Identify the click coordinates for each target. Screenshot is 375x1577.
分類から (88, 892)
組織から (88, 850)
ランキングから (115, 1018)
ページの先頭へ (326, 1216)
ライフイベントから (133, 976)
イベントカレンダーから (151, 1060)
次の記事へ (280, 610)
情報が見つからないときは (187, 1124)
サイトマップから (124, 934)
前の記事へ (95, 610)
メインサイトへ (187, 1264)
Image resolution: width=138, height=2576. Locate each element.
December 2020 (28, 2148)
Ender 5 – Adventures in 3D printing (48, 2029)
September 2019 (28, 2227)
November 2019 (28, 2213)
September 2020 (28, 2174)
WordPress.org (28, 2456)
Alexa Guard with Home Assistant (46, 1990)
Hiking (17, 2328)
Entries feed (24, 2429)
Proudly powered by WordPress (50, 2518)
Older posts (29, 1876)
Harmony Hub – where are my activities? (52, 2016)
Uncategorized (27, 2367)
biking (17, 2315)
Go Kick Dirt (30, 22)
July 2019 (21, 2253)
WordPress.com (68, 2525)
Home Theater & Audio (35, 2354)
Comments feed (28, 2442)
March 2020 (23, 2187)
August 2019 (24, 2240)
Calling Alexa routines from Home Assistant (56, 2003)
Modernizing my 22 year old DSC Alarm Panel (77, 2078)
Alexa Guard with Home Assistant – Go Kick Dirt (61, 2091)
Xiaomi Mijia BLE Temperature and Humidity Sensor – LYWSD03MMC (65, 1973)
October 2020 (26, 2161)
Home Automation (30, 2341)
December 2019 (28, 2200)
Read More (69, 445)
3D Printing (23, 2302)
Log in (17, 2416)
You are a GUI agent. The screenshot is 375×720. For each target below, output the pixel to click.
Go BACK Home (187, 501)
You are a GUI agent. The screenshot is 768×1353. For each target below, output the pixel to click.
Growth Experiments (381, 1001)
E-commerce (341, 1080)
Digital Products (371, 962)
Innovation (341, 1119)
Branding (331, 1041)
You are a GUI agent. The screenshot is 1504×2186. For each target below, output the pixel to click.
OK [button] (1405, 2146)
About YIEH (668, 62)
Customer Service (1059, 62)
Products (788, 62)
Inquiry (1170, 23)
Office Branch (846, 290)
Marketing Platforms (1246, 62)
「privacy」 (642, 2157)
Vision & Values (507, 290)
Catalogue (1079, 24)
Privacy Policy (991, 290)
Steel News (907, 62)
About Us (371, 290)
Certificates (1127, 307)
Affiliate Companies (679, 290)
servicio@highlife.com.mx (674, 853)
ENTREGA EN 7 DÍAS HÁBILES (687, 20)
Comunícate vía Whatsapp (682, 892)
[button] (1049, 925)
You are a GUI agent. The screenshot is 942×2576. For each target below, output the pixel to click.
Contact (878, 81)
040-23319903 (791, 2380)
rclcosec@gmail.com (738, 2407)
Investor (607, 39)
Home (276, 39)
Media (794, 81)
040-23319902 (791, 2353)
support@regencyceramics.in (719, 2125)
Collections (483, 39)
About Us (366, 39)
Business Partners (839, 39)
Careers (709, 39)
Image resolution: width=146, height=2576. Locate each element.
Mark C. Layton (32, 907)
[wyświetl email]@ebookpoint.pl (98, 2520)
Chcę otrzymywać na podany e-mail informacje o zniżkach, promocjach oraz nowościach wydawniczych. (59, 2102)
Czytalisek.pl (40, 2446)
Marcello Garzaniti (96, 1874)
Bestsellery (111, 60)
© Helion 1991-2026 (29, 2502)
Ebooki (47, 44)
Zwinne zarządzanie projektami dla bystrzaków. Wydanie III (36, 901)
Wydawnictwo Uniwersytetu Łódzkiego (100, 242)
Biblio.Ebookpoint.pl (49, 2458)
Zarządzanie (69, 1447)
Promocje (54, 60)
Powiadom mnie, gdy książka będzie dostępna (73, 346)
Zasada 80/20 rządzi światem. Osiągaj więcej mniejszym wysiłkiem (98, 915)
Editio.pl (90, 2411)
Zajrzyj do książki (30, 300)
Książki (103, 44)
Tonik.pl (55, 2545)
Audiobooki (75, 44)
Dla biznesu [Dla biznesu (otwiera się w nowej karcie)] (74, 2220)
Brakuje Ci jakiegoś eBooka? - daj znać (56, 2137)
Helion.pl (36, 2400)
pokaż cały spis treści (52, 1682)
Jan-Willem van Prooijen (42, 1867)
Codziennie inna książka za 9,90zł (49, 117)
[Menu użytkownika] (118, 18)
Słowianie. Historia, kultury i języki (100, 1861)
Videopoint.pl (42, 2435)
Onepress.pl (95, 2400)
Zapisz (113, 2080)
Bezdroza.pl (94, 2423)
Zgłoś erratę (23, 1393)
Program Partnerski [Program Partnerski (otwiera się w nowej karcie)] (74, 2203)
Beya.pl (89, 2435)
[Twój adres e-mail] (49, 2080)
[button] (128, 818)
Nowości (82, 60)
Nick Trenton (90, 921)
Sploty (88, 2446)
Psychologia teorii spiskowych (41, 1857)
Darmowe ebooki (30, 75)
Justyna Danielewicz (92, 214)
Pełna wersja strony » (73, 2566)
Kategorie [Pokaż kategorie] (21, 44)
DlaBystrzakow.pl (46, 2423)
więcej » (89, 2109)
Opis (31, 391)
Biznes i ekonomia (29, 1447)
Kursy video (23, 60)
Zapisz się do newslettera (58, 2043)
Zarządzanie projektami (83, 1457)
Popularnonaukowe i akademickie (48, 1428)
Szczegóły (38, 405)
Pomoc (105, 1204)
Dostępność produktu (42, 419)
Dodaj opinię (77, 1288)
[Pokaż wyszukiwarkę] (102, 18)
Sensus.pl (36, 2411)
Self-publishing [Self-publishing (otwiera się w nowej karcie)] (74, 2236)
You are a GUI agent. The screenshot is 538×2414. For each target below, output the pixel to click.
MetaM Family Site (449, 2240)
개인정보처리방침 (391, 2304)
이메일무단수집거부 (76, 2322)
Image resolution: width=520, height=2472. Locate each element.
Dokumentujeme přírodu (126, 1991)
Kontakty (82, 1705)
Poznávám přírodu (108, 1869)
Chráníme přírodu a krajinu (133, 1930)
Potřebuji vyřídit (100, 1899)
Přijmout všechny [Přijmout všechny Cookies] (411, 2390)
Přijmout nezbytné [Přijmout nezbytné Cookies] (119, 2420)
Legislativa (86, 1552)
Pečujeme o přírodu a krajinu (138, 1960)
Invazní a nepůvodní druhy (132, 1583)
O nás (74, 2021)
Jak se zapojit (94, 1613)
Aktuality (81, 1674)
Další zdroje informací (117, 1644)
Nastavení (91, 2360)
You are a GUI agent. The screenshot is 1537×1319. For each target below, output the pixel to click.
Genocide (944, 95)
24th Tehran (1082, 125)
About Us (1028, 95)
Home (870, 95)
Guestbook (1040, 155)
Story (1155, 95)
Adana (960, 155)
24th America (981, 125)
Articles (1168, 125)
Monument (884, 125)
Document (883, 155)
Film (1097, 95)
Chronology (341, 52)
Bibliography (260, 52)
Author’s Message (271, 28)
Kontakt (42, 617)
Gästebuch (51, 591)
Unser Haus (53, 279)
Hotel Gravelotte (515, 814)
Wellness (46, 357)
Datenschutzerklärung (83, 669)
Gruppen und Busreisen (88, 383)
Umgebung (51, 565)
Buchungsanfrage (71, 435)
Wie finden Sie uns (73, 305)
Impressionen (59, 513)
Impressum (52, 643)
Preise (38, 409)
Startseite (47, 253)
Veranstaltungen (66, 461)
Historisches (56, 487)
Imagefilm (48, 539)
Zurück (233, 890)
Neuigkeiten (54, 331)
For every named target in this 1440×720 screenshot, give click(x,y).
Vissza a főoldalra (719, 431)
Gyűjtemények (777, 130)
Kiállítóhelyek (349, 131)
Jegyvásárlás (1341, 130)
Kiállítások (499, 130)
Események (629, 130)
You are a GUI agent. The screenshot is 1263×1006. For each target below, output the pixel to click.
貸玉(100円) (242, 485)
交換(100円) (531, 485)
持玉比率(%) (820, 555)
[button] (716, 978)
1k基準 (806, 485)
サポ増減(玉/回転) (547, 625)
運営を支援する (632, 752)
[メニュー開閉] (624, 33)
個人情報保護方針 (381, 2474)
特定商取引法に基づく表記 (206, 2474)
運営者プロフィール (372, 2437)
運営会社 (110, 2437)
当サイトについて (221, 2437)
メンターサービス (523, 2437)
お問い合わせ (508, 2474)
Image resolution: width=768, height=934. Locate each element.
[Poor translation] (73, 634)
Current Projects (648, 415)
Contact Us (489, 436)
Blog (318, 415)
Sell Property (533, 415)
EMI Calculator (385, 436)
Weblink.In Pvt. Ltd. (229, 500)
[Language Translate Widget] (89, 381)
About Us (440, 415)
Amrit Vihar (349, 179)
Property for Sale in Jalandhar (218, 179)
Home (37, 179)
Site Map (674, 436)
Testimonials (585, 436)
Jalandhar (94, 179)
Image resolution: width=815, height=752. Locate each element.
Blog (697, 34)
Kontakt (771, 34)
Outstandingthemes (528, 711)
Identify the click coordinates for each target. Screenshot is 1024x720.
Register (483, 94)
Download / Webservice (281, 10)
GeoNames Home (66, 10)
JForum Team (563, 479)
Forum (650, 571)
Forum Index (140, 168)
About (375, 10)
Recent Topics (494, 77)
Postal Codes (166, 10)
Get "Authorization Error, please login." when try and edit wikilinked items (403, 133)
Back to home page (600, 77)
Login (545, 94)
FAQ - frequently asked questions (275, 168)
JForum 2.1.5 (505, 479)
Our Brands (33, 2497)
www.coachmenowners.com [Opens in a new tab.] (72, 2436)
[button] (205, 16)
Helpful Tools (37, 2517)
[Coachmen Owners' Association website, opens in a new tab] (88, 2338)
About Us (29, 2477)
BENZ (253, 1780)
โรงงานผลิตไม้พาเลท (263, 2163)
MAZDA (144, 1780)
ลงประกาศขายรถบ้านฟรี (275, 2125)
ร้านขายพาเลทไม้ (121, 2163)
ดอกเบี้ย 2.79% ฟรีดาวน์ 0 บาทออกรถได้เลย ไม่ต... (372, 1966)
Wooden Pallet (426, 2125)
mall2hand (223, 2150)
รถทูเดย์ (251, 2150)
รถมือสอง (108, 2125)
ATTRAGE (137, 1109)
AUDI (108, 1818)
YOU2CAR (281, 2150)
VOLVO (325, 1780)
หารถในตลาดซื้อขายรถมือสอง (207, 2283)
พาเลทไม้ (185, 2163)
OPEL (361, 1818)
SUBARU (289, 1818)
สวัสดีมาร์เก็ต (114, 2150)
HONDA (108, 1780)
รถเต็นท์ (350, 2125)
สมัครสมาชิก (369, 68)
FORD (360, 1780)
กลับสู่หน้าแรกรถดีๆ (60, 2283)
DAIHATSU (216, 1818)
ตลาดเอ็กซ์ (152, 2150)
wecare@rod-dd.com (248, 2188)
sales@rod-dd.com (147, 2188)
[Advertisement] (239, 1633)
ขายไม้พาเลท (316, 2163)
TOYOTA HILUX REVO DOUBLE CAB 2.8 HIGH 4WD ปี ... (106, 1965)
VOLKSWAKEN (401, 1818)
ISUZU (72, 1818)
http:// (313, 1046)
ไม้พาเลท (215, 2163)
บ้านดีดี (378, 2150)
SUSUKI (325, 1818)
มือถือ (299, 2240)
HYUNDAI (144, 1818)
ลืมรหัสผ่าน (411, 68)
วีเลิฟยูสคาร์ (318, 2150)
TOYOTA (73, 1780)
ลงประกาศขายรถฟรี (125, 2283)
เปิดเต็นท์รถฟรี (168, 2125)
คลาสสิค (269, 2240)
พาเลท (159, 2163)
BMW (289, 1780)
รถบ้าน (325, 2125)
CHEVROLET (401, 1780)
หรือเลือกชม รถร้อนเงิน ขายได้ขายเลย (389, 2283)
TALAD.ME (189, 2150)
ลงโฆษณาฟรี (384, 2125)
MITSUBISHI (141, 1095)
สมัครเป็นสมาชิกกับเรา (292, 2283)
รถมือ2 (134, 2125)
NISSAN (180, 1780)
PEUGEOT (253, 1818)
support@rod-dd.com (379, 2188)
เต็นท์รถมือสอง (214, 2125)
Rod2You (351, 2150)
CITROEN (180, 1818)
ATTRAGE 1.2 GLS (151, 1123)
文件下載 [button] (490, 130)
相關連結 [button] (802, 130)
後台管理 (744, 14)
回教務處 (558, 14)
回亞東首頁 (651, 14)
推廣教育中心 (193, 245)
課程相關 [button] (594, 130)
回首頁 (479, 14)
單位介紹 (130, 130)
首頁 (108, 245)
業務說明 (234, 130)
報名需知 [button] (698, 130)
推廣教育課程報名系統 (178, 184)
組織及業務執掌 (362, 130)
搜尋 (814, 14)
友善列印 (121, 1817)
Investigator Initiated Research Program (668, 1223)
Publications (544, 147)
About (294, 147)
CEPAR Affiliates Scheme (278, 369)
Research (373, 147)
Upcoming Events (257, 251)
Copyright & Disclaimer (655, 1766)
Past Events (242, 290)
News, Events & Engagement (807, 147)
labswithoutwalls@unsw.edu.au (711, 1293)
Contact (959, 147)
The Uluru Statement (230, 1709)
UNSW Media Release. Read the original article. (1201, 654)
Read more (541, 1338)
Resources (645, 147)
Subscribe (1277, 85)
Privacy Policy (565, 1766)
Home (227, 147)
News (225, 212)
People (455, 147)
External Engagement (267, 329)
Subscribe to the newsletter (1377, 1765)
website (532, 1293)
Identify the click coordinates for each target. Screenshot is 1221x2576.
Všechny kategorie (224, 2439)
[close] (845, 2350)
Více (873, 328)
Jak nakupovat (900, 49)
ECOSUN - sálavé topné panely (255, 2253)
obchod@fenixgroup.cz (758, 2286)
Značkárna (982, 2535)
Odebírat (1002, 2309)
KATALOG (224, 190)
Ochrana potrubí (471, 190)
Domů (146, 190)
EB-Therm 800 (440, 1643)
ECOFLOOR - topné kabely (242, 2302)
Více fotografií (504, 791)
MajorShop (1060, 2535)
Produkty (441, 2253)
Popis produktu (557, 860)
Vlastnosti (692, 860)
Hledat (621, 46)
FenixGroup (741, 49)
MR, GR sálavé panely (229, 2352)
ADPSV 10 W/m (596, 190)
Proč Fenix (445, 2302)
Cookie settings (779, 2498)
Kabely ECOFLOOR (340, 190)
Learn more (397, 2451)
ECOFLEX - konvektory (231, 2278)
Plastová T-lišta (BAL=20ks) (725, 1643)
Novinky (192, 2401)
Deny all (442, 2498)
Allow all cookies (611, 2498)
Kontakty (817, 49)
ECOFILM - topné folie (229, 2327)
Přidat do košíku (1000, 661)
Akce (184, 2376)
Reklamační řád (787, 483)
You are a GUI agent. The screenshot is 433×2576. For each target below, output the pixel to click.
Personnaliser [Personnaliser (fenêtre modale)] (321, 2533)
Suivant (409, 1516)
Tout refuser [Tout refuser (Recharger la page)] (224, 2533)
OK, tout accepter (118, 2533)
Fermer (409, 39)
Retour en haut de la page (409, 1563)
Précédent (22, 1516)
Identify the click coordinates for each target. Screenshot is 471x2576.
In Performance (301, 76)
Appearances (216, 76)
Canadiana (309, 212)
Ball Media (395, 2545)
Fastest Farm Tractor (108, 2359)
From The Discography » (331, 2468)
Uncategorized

◆ Task details:
In the entries above, find the line with "Wooden Pallet (426, 2125)" and the line with "CHEVROLET (401, 1780)", then restate word for word both of them and every line between, with nothing more.

◆ Answer below:
Wooden Pallet (426, 2125)
mall2hand (223, 2150)
รถทูเดย์ (251, 2150)
รถมือสอง (108, 2125)
ATTRAGE (137, 1109)
AUDI (108, 1818)
YOU2CAR (281, 2150)
VOLVO (325, 1780)
หารถในตลาดซื้อขายรถมือสอง (207, 2283)
พาเลทไม้ (185, 2163)
OPEL (361, 1818)
SUBARU (289, 1818)
สวัสดีมาร์เก็ต (114, 2150)
HONDA (108, 1780)
รถเต็นท์ (350, 2125)
สมัครสมาชิก (369, 68)
FORD (360, 1780)
กลับสู่หน้าแรกรถดีๆ (60, 2283)
DAIHATSU (216, 1818)
ตลาดเอ็กซ์ (152, 2150)
wecare@rod-dd.com (248, 2188)
sales@rod-dd.com (147, 2188)
[Advertisement] (239, 1633)
ขายไม้พาเลท (316, 2163)
TOYOTA HILUX REVO DOUBLE CAB 2.8 HIGH 4WD ปี ... (106, 1965)
VOLKSWAKEN (401, 1818)
ISUZU (72, 1818)
http:// (313, 1046)
ไม้พาเลท (215, 2163)
บ้านดีดี (378, 2150)
SUSUKI (325, 1818)
มือถือ (299, 2240)
HYUNDAI (144, 1818)
ลืมรหัสผ่าน (411, 68)
วีเลิฟยูสคาร์ (318, 2150)
TOYOTA (73, 1780)
ลงประกาศขายรถฟรี (125, 2283)
เปิดเต็นท์รถฟรี (168, 2125)
คลาสสิค (269, 2240)
พาเลท (159, 2163)
BMW (289, 1780)
รถบ้าน (325, 2125)
CHEVROLET (401, 1780)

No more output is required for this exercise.